La recensione
Campogalliani
Sul palco esperienza e talento
Al Teatrino d’Arco, si sta rappresentando, in prima assoluta per l’Italia, un atto unico dell’americana Kate Moira Ryan, tradotto da Antonia Brancati, “La Gabbia delle Scimmie” per la regia di Grazia Bettini, con cinque attrici, quante sono le persone, di nazionalità americana, che nel 1942 i nazisti concentrano in una gabbia del Jardin d’Acclimation, al Bois de Boulogne (Parigi). Inizialmente dono dolo quattro e si chiedono il perché del fermo, a diversi mese dall’ingresso in guerra degli Stati Uniti.
Le ragioni diverranno chiare sul finale dell’atto.
Al momento facciamo la loro conoscenza: un approccio al comportamento delle americane di fronte alla guerra e alla deportazione. Due appartengono all’alta società, le signore Bedaux (Loredana Sartorello), e Noel Murphy (Roberta Vesentini); la prima è sposata a un industriale che dovrebbe costruire un oleodotto in Africa, e appunto per questo ripetutamente avanza pretese dal giovane nazista soprannominato Parsifal (Paolo di Muro), perché avvisi l’ambasciata tedesca del suo arresto. La seconda, vedova assai facoltosa, e altrettanto arrogante, se non sboccata, è a suo modo antisemita. L’apoliticità sbandierata da entrambe palesa tuttavia uno status diverso, nell’uno un’altezzosità che alla lunga può concedersi delle aperture regali verso i ceti subalterni, se non generosità per l’ebrea quand’essa viene aggregata alle quattro, e nell’altra un pragmatismo volgare, che senx mezzi termini pone la sua salvezza davanti alla sorte delle altre.

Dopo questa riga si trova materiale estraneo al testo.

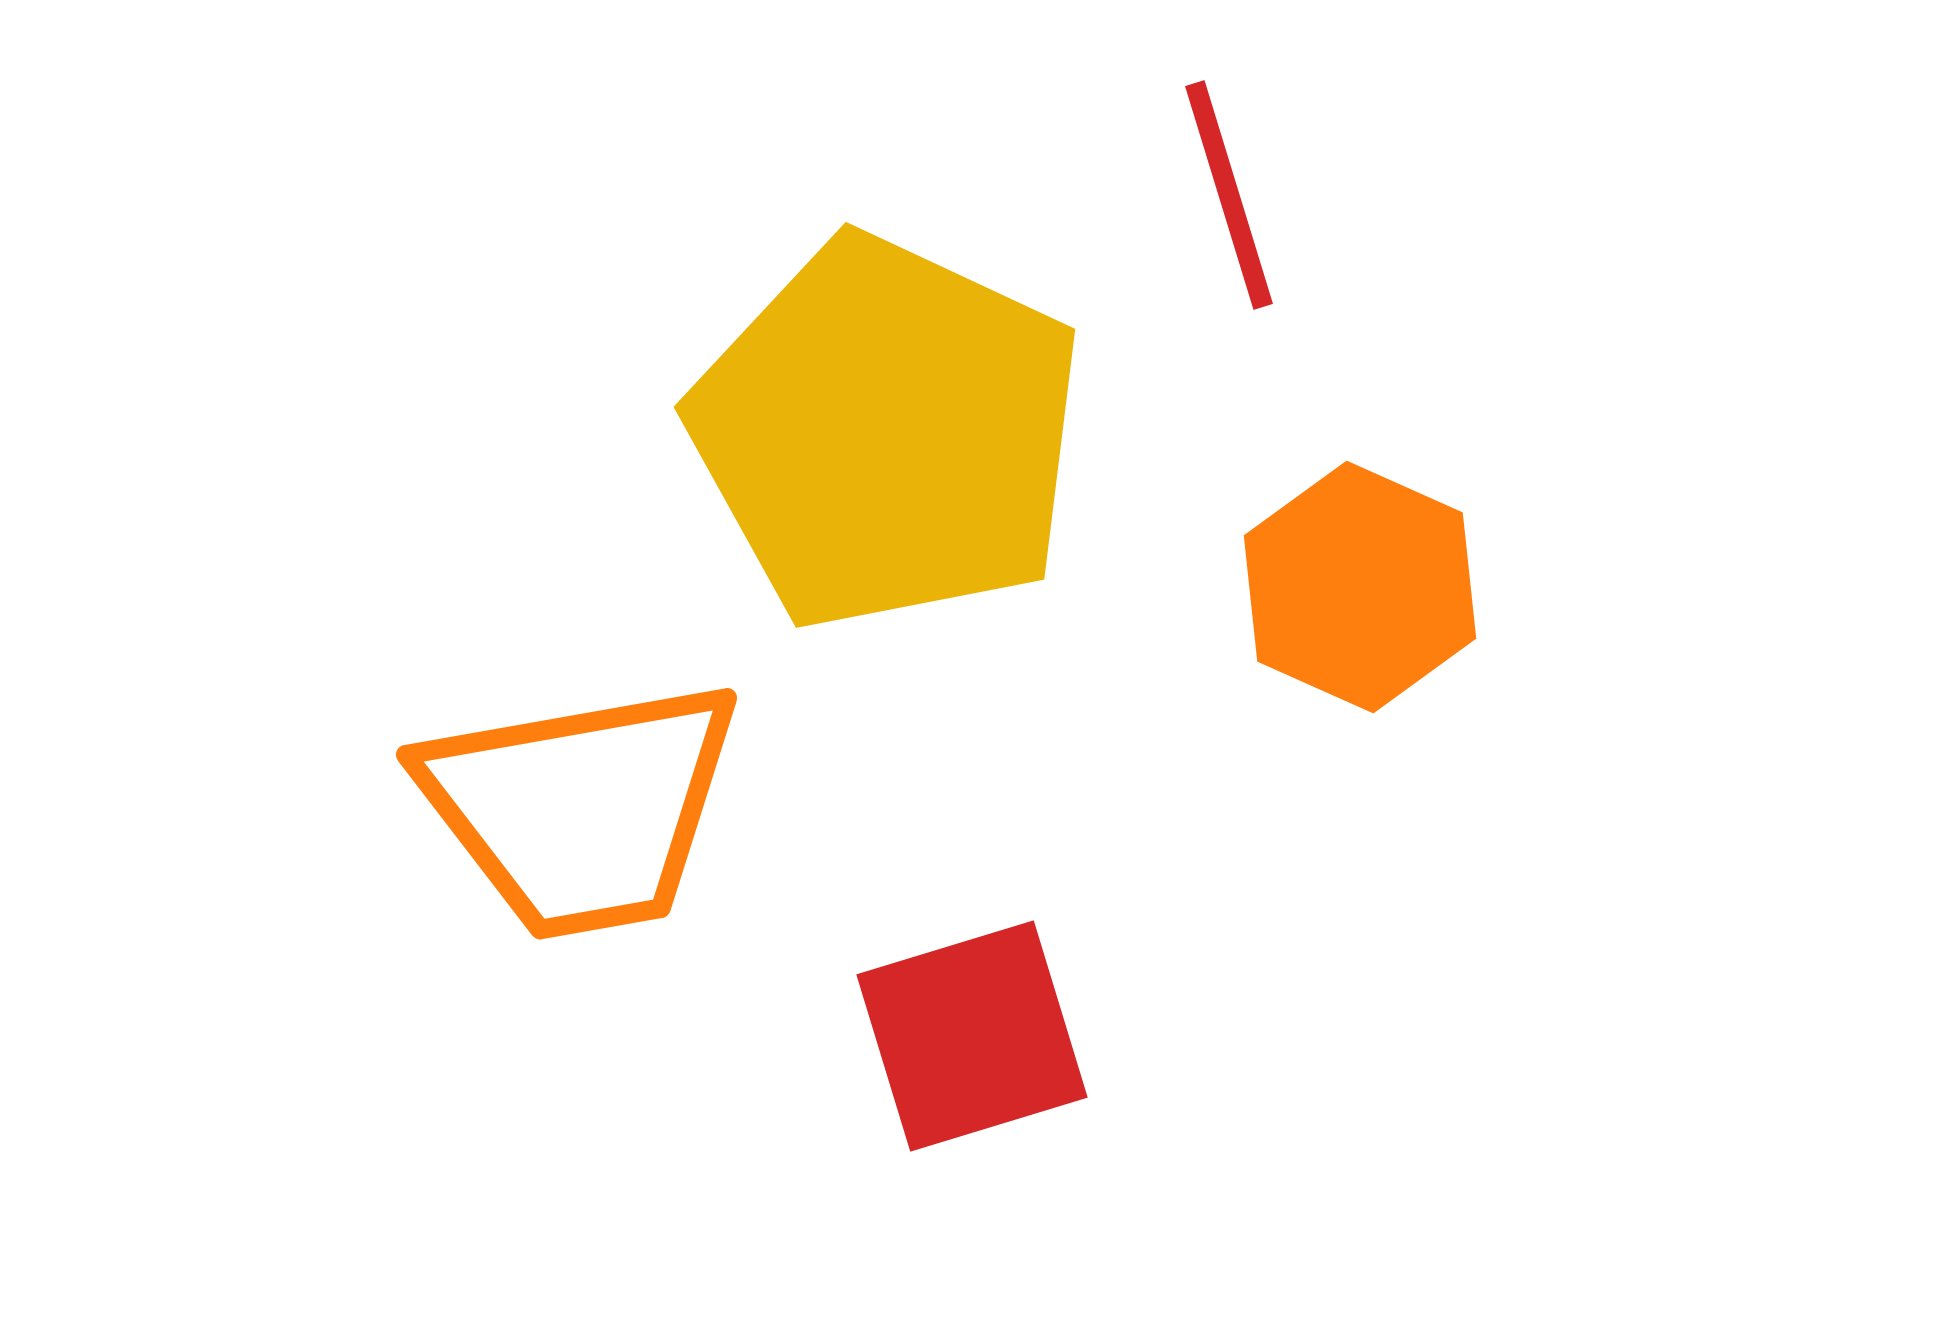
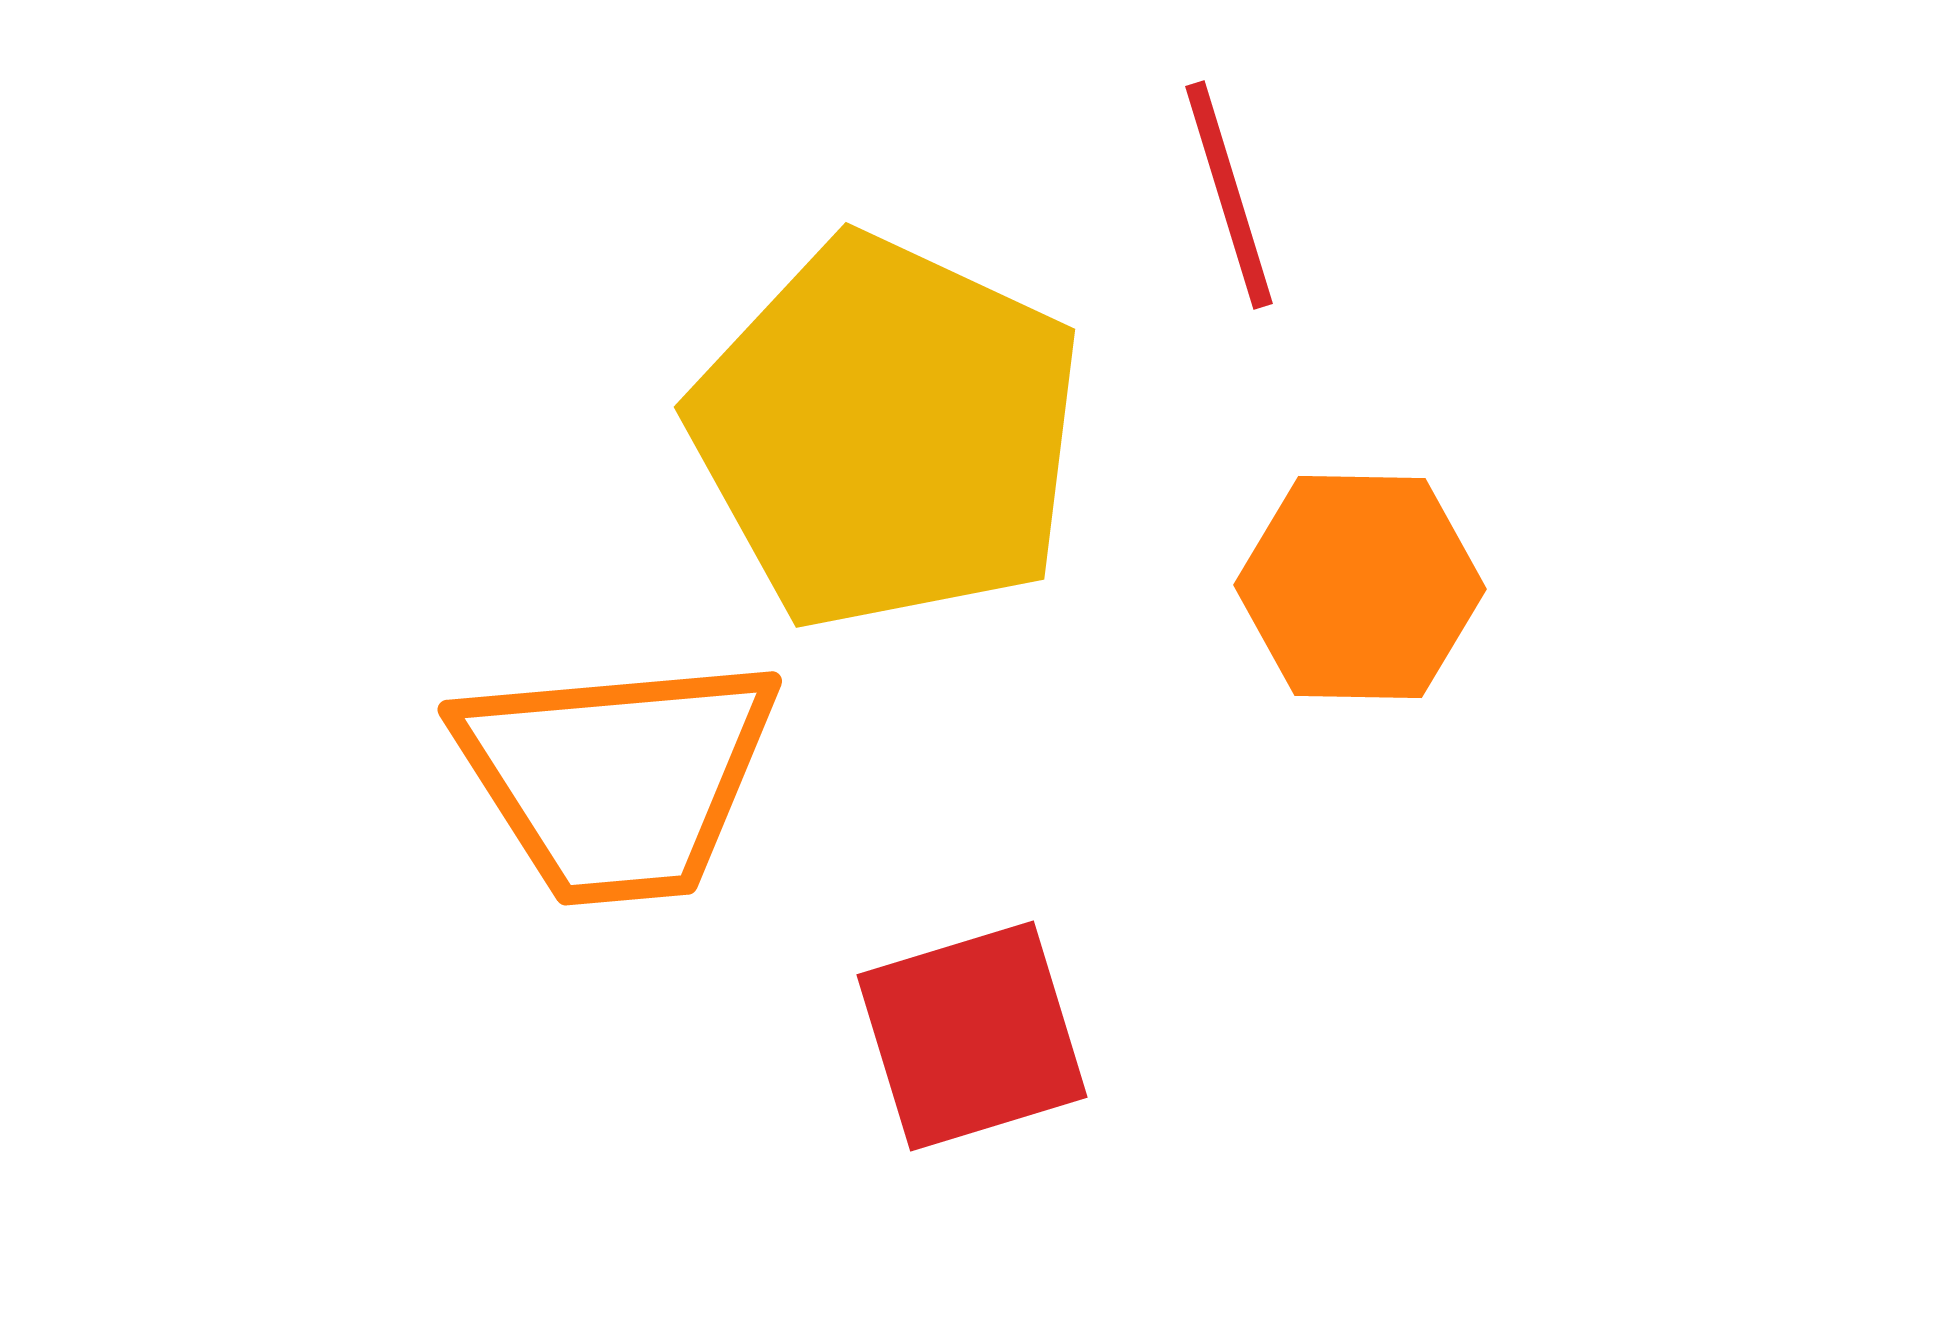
orange hexagon: rotated 23 degrees counterclockwise
orange trapezoid: moved 36 px right, 30 px up; rotated 5 degrees clockwise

Un comportamento così sfacciato da far pensare a una commedia all’italiana. Le altre due, subalterne, anche se culturalmente più agguerrite, sono la Beach (Margherita Governi), titolare della celebre libreria internazionale “Shakespeare & Co.”, e in borsetta tiene addirittura la prima edizione dell’“Ulixes” joyciano, e Leyton (Serena Zerbetto) ex attrice che si è ritirata in campagna, e pare la più accesa politicamente. A sorpresa viene introdotta Marcelle (Jennifer Aliprandi), ebrea francese ma figlia di un americano, che ha l’opportunità di raccontare la razzia e la deportazione delle famiglie ebraiche.
Le schermagli, dettate dalle rispettive posizioni sociali, esplodono improvvisamente per una sorta di agnizione che chiude la tragicommedia.
Uno spettacolo decoroso, che si segue con vivo interesse grazie alla concentrazione con mano sicura della Bettini che alterna memoria storica, fragilità di coscienze, parole oltraggiose e risoluzioni inattese ma convincenti, in una parola, offrendo un minimo di comicità in un contesto misteriosamente drammatico, l’enigma viene sciolto con un unico proposito: resistenza.
L’esito è condizionato dalla buona resa della compagnia attoriale, in cui l’esuberanza iniziatica si coniuga con l’esperienza e il talento.